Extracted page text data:

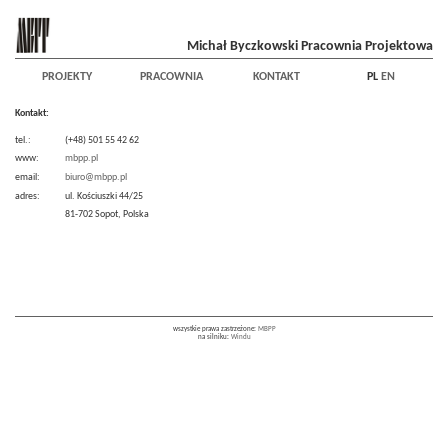
Michał Byczkowski Pracownia Projektowa
PROJEKTY
PRACOWNIA
KONTAKT
PL
EN
Kontakt:
tel.:
(+48) 501 55 42 62
www:
mbpp.pl
email:
biuro@mbpp.pl
adres:
ul. Kościuszki 44/25
81-702 Sopot, Polska
wszystkie prawa zastrzeżone:
MBPP
na silniku:
Windu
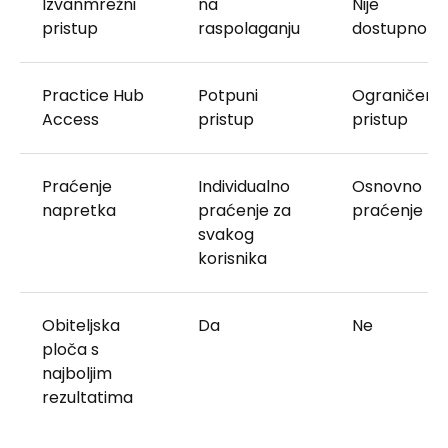
Izvanmrežni
na
Nije
pristup
raspolaganju
dostupno
Practice Hub
Potpuni
Ograničen
Access
pristup
pristup
Praćenje
Individualno
Osnovno
napretka
praćenje za
praćenje
svakog
korisnika
Obiteljska
Da
Ne
ploča s
najboljim
rezultatima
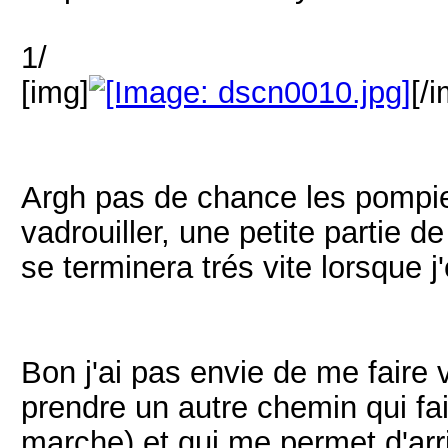
1/
[img]
[/
Argh pas de chance les pompier
vadrouiller, une petite partie
se terminera trés vite lorsque j
Bon j'ai pas envie de me faire v
prendre un autre chemin qui fait
marche) et qui me permet d'arri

> **What is needed**
Although the records contain pictures, print only the rest, exactly as written.

> **Task solution**
Michał Byczkowski Pracownia Projektowa
PROJEKTY
PRACOWNIA
KONTAKT
PL
EN
Kontakt:
tel.:
(+48) 501 55 42 62
www:
mbpp.pl
email:
biuro@mbpp.pl
adres:
ul. Kościuszki 44/25
81-702 Sopot, Polska
wszystkie prawa zastrzeżone:
MBPP
na silniku:
Windu
Izvanmrežni
na
Nije
pristup
raspolaganju
dostupno
Practice Hub
Potpuni
Ograničen
Access
pristup
pristup
Praćenje
Individualno
Osnovno
napretka
praćenje za
praćenje
svakog
korisnika
Obiteljska
Da
Ne
ploča s
najboljim
rezultatima
1/
[img]
[/
Argh pas de chance les pompier
vadrouiller, une petite partie
se terminera trés vite lorsque j
Bon j'ai pas envie de me faire v
prendre un autre chemin qui fait
marche) et qui me permet d'arri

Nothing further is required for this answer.